Bir bahar mevsimi yaşı ilerlemiş zengin adam kuş sütü eksik sarayının bahçesinde meyve ağaçları ve birbirinden güzel rengârenk çiçekler arasında dolaşırken, beynindeki habis tümör nedeniyle dizlerindeki dermanın azaldığını, duyu organlarının da günden güne ferini alıp zayıfladığını düşününce başı döndü, adımını atamaz hale gelince de hemen yakınındaki banka oturdu. İçindeki korku, ölümün kamçıladığı bedenin üstünde adeta akbaba gibi başının üstünde süzüldüğünü düşünerek, etrafı usta eller tarafından renkli mermerlerle gözleri kamaştıran sarayına baktı, bir de sarayın bahçesindeki meyve ağaçların yanında, enfes rayihaları ile burnunun direğini sızlatan güllerin, çiçeklerin renklerine baktı. Bankta oturduğu sürece kah bir sevdalının hayalinden akan düşünceler gibi bahçedeki heykellerin ağızlarından akan suyu, kah genç bir kızın yanağındaki ben gibi bir tepeye kurulmuş sarayını sanki bir daha göremeyecekmiş gibi seyre koyuldu.
Geriye dönük hatıraları eşlik etti, bir zamanların zengin, mağrur ve itibarlı adamına. Geçmiş günlerin hayatının romanında yazmış olduğu sayfaları okumaya başladı. İşlediği iyilikler, kötülükler, sevaplar, günahlar tümörlü beyninde bir bir canlandı. Hesabını, kitabını yaptı. Ömür sermayesi, sarayda çalıştırıp ücretini eksik ödediği işçilerin ve ustaların çaresiz kindar bakışlarıyla, iş hayatındaki kurnazlıkları parasına ve itibarına güvenerek aldattığı bayanların gözyaşları, gözlerinin önünde canlandı. Kısacası Allah’ın ve insanların hoşlanmadığı yanlış amellerle doluydu ömür çuvalı. Yazdığı hayat romanın sahifeleri ilişkide bulunduğu insanların acı ve ıstırapları konuşturdu zengin adamı. “ Dün şu tepelerde koyunlarımı, atlarımı otlatırken hayattan memnundum.
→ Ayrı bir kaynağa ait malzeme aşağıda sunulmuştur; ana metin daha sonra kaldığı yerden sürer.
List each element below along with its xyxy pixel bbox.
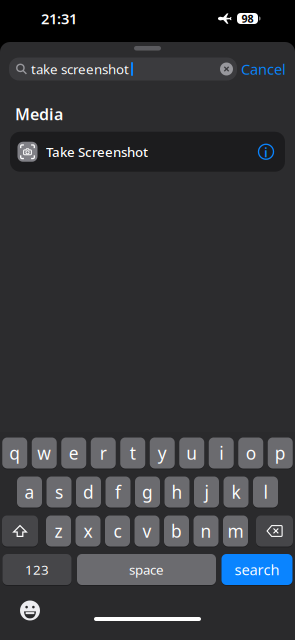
staticText: c — [114, 520, 122, 542]
button[interactable]: Shift — [2, 516, 38, 546]
staticText: h — [172, 480, 182, 504]
staticText: m — [228, 520, 244, 542]
staticText: e — [69, 442, 79, 464]
button[interactable]: Clear text — [220, 62, 233, 76]
button[interactable]: search — [222, 554, 292, 585]
button[interactable]: l — [253, 476, 278, 508]
staticText: x — [84, 520, 92, 542]
staticText: v — [142, 520, 152, 542]
button[interactable]: Take Screenshot — [10, 132, 285, 172]
staticText: q — [9, 442, 20, 464]
button[interactable]: t — [120, 438, 145, 468]
button[interactable]: u — [179, 438, 204, 468]
button[interactable]: h — [164, 476, 190, 508]
button[interactable]: a — [17, 476, 42, 508]
staticText: take screenshot — [31, 60, 129, 78]
staticText: z — [54, 520, 62, 542]
staticText: i — [219, 442, 223, 464]
staticText: 21:31 — [41, 9, 77, 28]
button[interactable]: g — [135, 476, 160, 508]
staticText: a — [24, 480, 34, 504]
button[interactable]: Delete — [256, 516, 293, 546]
staticText: r — [100, 442, 107, 464]
button[interactable]: Emoji — [20, 600, 40, 620]
button[interactable]: y — [150, 438, 175, 468]
staticText: f — [115, 480, 121, 504]
staticText: 98 — [242, 11, 254, 26]
staticText: 123 — [25, 561, 49, 578]
staticText: Take Screenshot — [46, 143, 148, 161]
staticText: j — [204, 480, 208, 504]
staticText: g — [142, 480, 153, 504]
staticText: search — [234, 560, 280, 579]
staticText: n — [200, 520, 212, 542]
staticText: t — [130, 442, 136, 464]
button[interactable]: q — [2, 438, 27, 468]
button[interactable]: w — [32, 438, 57, 468]
staticText: k — [232, 480, 240, 504]
button[interactable]: x — [76, 516, 100, 546]
button[interactable]: space — [77, 554, 216, 585]
button[interactable]: r — [91, 438, 116, 468]
button[interactable]: d — [76, 476, 101, 508]
button[interactable]: i — [209, 438, 234, 468]
staticText: y — [158, 442, 167, 464]
staticText: o — [246, 442, 256, 464]
staticText: space — [129, 561, 164, 578]
button[interactable]: 123 — [2, 554, 72, 585]
button[interactable]: Cancel — [241, 59, 286, 79]
button[interactable]: e — [61, 438, 86, 468]
button[interactable]: j — [194, 476, 219, 508]
button[interactable]: o — [238, 438, 263, 468]
button[interactable]: s — [46, 476, 72, 508]
staticText: i — [264, 143, 268, 161]
staticText: Cancel — [241, 59, 286, 79]
staticText: d — [83, 480, 94, 504]
button[interactable]: b — [164, 516, 189, 546]
staticText: b — [171, 520, 182, 542]
button[interactable]: c — [105, 516, 130, 546]
button[interactable]: f — [106, 476, 130, 508]
button[interactable]: k — [224, 476, 248, 508]
staticText: u — [186, 442, 197, 464]
button[interactable]: p — [268, 438, 293, 468]
staticText: s — [55, 480, 63, 504]
button[interactable]: m — [223, 516, 248, 546]
button[interactable]: z — [46, 516, 71, 546]
staticText: Media — [15, 104, 63, 125]
button[interactable]: Show details — [258, 144, 274, 160]
button[interactable]: n — [194, 516, 218, 546]
button[interactable]: v — [134, 516, 160, 546]
staticText: p — [275, 442, 286, 464]
staticText: w — [37, 442, 51, 464]
staticText: l — [264, 480, 268, 504]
Ve neşemle haykırarak şarkılar söylüyordum. Bugün ise aç gözlülüğün esiriyim. Para, beni paraya, sonra işe - güce, sonunda da ezici bir acıya götürdü.
Şen şakrak öten bir kuş, çiçekten çiçeğe konan bir kelebektim. Otların üstünde yürürken, kırların üstünde esen meltemden de hafifti adımlarım. Toplumun alışkanlıklarının mahkûmu olmuştum. Giydiklerimde, yediklerimde ve yaptığım her şeyde insanları ve onları memnun etmek için yapmacık davranıyordum. Varoluşun zevklerini tutmak için doğmuş olsaydım keşke, ama bugün kendimi, paranın egemenliği altında, kaygının yollarına düşmüş, sırtındaki altın çuvallarının altında ezilen bir deve gibi görüyorum kendimi.
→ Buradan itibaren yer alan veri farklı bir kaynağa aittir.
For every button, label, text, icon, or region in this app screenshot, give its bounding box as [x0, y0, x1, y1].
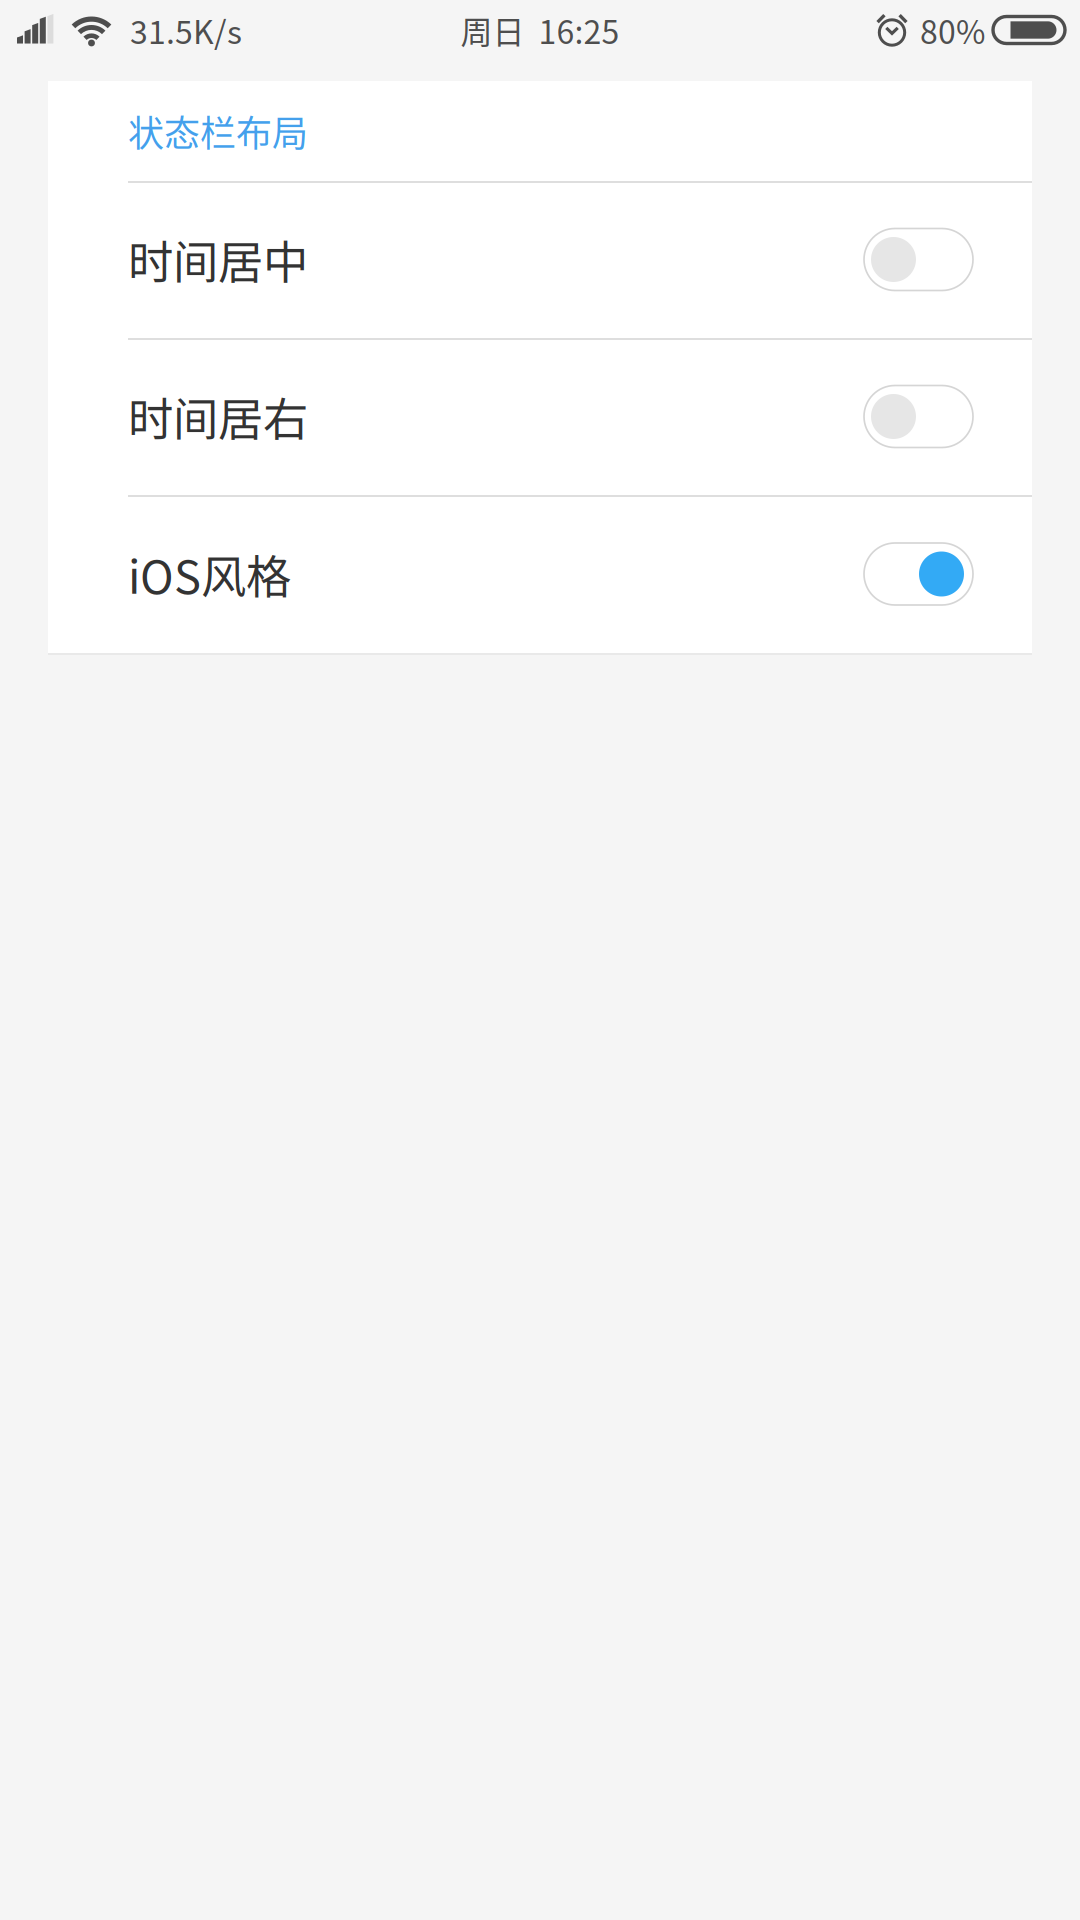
staticText: iOS风格 [128, 541, 291, 607]
button[interactable]: 时间居右 [48, 338, 1032, 495]
button[interactable]: 时间居中 [48, 181, 1032, 338]
button[interactable]: iOS风格 [48, 495, 1032, 653]
staticText: 时间居右 [128, 384, 308, 449]
staticText: 时间居中 [128, 227, 308, 292]
staticText: 状态栏布局 [128, 105, 308, 157]
staticText: 80% [920, 7, 985, 53]
staticText: 周日 16:25 [460, 7, 620, 53]
staticText: 31.5K/s [130, 7, 242, 53]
Nerde o sağlıklı günlerim, nerede o dostlarla gülüp oynadığım ,yiyip içtiğim o güzel günler!... Dün dostlarımla dünyanın en güzel en konforlu turistik otellerinde tatil yapıp, dostlarımla bir ceylan sürüsü gibi ormanlarda ağaçlar arasında dolaşırken, bugün vahşi hayvanların arasında bir koyun gibiyim. Ne zaman sokağa çıksam nefret dolu bakışlar üzerime perçinleniyor, parmaklar kıskançlıkla beni işaret ediyor. Parklara gitsem sadece surat asanlar ve büyüklük taslayanlarla karşılaşıyorum. Dün bana sağlıklı hayat, doğanın güzelliği bağışlanmıştı. Bugün ise bunları çaldılar benden. Dün mutluluğumla zengindim, bugün paramla yoksulum. Paranın ruhumun gözünü kör edeceğini, onu cehalet mağaralarına sürükleyeceğini ve insanların şan, şöhret dedikleri şeyin aslında cehennem ateşinden başka bir şey olmadığını bilmiyordum veya bilmek istemiyordum.”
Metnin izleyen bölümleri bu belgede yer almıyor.